Bacterial Vaginosis During Pregnancy

Does the most common vaginal infection relate to infertility, or can it put an existing pregnancy at risk? Here's what you need to know about bacterial vaginosis (BV).

Bacterial vaginosis (BV) is a vaginal infection that affects around 16% of women in the US – it's actually the most common vaginal infection diagnosed. And though it's not technically a sexually transmitted disease, women who recently changed sex partners and those who have more than one partner tend to get BV more easily than other women.

Without proper treatment, having bacterial vaginosis during pregnancy can increase your risk of miscarrying in the second trimester and raise your chances of delivering prematurely. It can also lead to Pelvic Inflammatory Disease, ectopic pregnancy, and infertility.

Here’s what you need to know about these concerns, as well as the symptoms and treatment options for BV.

Who Gets Bacterial Vaginosis?

The vagina is full of healthy bacteria, which balance each other out so that no one colony (group of bacteria) takes over. When the vagina is unhealthy or when the normal pH balance is disrupted, one or more colonies can grow in unusual numbers, while others can't grow at all. Infection occurs when a group of bacteria grows at abnormal rates.

Some women get BV more easily and/or more than once.
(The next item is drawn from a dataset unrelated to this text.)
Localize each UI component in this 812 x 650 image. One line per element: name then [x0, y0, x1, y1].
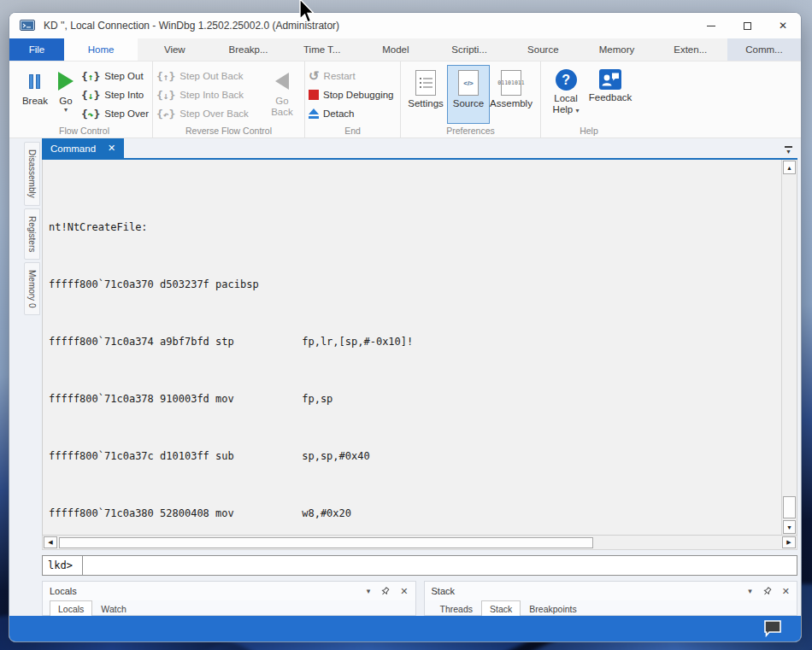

Pregnant women generally have an increased risk, given the vaginal changes that occur while carrying a baby. Chances for developing BV are also higher for those who change sex partners, use feminine hygiene products like douches and sprays, smoke, maintain an unhealthy diet, or have immune system disorders.

Bacterial Vaginosis Symptoms and Treatment

About half of women with bacterial vaginosis have no symptoms. The other half might notice itching, odor, burning, or pain.  
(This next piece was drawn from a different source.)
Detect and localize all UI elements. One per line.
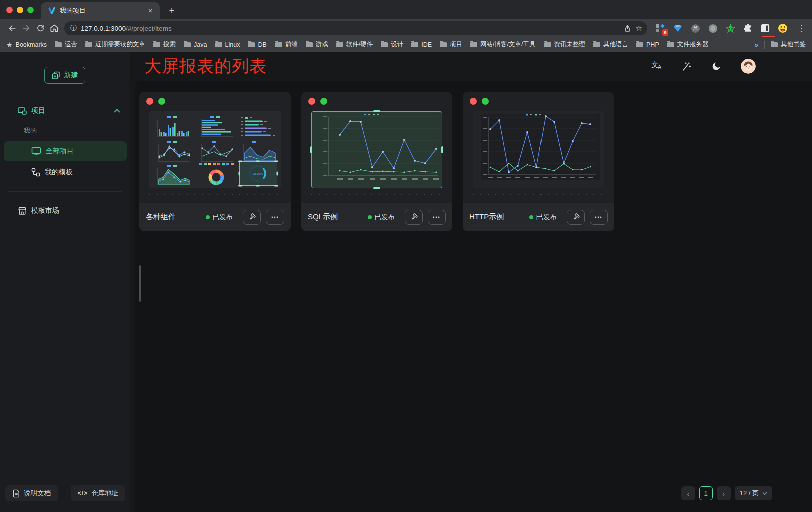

Doctors say that if there aren't any symptoms, a woman doesn't need treatment. In those non-symptomatic cases, most of the time, the woman's own immune system takes care of the problem and she eventually gets back to a normal balance of bacteria.

If she has symptoms, however, or if she's had a few other BV-related complications (specifically, preterm labor) her healthcare provider will order antibiotics to kill the over-populating bacteria and cure the infection. About 90% of the time, treatment with antibiotics is effective as long as every single pill is taken as directed. Sometimes women have to take more than one course of antibiotics before they get cured.

To get rid of BV for good, you might need to make some lifestyle changes and work on your immune system. That means eating well and exercising, getting plenty of rest, and keeping stress bombs from dropping on your life. Some women swear by probiotics (healthy bacteria taken in supplement form) for keeping all their lady bits in tip-top shape.

Bacterial Vaginosis During Pregnancy

The biggest concern regarding BV is that in some cases, the infection can travel up from the vagina to the cervix, uterus, and fallopian tubes and cause a painful condition called Pelvic Inflammatory Disease. If it scars and blocks the tubes, infertility or ectopic pregnancy can occur. But here's the good news: it doesn't happen very often and it's very unusual for a woman to have that level of infection without symptoms. More often, she'll have an itch or pain that makes her go to the doctor for treatment long before the infection spreads.

BV during pregnancy can also cause problems like premature labor, late miscarriage, and premature rupture of membranes – although these occurrences are also rare. If you're getting prenatal care, your doctor or midwife will be looking for signs and symptoms of infection.

For those of you who are worried about BV causing infertility, here are some recommendations:

  • Do everything you can to tune up your immune system. In addition to seeing a midwife or doctor, consult with a nutritionist, naturopath, or natural health specialist.

  • Work on your diet and lifestyle to eliminate anything that could be reducing your body's ability to heal itself and get pregnant.

  • After tuning up your immune system, if pregnancy doesn't happen spontaneously after six months (if you're over 35) to a year of real effort (having sex at the right time of the month and often enough), talk to your healthcare provider about next steps.